Distinct penal provisions for negligent and deliberate contravention of orders were rightly laid out in the 2017 iteration of the Bill. However, these are suited mainly for individual level transgressions, and are out of sync with the plethora of opportunistic malpractices that organisations and establishments can indulge in during public health emergencies. For instance, malpractices ranging from treatment denied in hospitals to unholy alliances between public and private entities have been commonplace, particularly during the peak days of the Covid-19 pandemic. Appropriate penal provisions for such transgressions, apart from a thorough apparatus for investigation and grievance redress must characterise the new Public Health Bill.

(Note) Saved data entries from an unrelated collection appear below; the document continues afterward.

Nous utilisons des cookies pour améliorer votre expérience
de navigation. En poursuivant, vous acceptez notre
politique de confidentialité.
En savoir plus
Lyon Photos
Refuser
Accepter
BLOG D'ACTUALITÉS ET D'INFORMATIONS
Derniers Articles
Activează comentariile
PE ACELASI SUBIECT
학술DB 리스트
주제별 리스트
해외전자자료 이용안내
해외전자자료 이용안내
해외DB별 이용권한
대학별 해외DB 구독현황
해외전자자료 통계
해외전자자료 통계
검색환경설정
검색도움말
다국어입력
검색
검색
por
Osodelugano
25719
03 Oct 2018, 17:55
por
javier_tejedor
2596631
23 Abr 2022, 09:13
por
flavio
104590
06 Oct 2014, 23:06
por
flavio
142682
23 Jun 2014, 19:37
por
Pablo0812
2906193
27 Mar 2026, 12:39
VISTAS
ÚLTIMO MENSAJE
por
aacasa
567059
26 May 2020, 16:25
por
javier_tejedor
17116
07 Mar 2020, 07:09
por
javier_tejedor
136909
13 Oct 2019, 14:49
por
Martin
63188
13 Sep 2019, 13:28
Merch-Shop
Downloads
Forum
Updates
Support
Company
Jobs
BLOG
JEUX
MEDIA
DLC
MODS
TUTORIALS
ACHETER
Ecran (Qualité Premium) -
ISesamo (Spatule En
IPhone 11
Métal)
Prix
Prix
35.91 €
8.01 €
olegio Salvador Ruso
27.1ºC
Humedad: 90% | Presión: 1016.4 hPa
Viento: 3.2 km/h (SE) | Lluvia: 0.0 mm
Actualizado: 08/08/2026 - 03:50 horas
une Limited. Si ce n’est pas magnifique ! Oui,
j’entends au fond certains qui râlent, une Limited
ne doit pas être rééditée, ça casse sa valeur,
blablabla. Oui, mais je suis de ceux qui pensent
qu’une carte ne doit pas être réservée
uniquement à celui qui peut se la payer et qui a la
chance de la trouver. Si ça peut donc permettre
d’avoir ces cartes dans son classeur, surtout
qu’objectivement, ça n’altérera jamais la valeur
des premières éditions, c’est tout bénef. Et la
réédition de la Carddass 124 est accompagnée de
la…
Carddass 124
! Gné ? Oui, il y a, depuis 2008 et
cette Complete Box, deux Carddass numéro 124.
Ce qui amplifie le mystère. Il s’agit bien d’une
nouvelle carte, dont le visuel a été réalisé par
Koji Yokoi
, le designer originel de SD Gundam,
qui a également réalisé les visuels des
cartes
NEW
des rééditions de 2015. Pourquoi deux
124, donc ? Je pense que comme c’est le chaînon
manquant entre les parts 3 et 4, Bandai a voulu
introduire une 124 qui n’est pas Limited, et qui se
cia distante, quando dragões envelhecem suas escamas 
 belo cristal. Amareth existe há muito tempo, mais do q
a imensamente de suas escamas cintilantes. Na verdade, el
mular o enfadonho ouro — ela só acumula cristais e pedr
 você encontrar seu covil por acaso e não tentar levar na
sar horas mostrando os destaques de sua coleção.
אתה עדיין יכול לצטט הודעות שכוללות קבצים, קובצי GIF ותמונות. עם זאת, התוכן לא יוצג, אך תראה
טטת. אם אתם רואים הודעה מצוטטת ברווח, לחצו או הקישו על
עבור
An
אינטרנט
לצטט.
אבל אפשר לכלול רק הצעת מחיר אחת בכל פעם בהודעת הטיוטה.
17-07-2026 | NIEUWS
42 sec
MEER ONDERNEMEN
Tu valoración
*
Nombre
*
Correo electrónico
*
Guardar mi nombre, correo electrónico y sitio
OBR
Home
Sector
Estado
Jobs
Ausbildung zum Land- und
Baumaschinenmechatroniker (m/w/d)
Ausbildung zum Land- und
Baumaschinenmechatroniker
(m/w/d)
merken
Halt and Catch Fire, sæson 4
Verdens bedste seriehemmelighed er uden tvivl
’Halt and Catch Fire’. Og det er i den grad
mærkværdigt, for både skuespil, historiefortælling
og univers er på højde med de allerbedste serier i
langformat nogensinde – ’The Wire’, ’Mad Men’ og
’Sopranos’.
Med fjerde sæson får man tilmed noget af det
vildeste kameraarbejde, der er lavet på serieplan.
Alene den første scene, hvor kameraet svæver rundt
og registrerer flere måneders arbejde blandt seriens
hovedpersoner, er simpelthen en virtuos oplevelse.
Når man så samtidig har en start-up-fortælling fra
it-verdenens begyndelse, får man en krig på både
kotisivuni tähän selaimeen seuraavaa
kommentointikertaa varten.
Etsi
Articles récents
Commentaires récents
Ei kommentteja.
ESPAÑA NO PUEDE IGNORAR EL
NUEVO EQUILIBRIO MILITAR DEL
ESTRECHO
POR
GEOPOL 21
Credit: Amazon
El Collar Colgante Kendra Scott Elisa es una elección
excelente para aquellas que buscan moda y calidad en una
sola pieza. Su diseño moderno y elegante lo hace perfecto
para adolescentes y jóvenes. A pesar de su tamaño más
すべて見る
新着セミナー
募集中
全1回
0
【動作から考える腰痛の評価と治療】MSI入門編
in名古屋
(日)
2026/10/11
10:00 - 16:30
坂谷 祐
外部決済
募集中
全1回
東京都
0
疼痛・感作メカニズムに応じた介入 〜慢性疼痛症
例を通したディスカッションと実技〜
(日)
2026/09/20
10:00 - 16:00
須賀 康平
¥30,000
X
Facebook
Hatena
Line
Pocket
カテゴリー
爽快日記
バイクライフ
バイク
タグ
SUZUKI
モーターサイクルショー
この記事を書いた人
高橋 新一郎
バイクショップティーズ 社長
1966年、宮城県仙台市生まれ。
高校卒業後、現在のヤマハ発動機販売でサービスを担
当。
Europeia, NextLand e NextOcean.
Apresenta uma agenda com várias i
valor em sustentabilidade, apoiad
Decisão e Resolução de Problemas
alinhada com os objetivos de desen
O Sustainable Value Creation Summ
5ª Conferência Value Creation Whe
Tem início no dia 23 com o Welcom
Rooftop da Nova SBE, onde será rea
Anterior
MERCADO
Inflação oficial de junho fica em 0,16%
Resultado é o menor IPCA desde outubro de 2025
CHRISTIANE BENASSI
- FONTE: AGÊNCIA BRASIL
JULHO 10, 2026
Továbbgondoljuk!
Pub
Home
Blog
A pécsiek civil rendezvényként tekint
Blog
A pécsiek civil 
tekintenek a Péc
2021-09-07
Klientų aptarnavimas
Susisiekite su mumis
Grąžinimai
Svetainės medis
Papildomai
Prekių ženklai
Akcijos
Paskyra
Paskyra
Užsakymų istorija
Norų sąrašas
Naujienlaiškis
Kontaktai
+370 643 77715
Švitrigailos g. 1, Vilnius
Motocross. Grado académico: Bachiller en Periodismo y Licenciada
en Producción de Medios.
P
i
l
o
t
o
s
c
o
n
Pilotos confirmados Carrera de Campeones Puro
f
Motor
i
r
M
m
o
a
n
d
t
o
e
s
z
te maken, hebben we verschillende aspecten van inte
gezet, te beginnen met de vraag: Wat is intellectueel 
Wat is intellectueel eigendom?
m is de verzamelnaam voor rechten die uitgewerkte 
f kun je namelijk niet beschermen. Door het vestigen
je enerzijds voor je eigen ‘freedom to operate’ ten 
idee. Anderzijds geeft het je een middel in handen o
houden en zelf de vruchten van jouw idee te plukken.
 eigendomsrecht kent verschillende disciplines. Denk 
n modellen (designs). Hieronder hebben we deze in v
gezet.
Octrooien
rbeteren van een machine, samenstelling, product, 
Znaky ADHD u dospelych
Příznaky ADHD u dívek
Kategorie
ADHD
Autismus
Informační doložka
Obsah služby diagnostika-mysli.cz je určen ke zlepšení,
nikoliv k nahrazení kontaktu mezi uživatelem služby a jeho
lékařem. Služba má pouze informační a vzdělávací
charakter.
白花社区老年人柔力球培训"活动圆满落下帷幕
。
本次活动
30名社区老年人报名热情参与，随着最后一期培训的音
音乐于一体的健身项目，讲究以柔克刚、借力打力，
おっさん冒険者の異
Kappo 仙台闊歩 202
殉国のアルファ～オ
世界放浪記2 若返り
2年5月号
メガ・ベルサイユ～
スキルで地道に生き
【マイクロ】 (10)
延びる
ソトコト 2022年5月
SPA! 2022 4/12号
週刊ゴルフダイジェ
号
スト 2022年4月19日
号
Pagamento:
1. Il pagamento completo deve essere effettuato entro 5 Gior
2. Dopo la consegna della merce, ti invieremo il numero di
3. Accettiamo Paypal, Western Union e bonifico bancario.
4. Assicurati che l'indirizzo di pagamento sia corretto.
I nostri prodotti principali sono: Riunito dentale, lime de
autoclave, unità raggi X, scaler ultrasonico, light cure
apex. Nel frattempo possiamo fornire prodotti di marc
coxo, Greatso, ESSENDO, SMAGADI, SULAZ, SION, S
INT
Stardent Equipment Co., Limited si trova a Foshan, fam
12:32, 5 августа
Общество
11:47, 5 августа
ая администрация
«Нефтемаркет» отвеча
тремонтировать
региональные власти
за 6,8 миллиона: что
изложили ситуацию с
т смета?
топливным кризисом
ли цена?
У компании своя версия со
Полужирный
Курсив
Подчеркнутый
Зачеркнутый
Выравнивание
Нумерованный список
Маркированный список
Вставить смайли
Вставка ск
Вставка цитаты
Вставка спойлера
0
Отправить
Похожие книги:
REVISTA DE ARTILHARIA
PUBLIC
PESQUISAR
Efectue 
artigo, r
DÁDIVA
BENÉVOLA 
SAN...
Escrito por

Last but not least, balancing provisions that impose restrictions and those that uphold rights during public health emergencies would be crucial. Disregard for rights and a very limited room for appeals drew sharp criticism for the 2017 iteration of the Public Health Bill. The same has not just a strong moral connotation, but is integral to the very success of public health responses. There cannot be a bigger testimony to this than the Covid-19 pandemic which still continues to linger.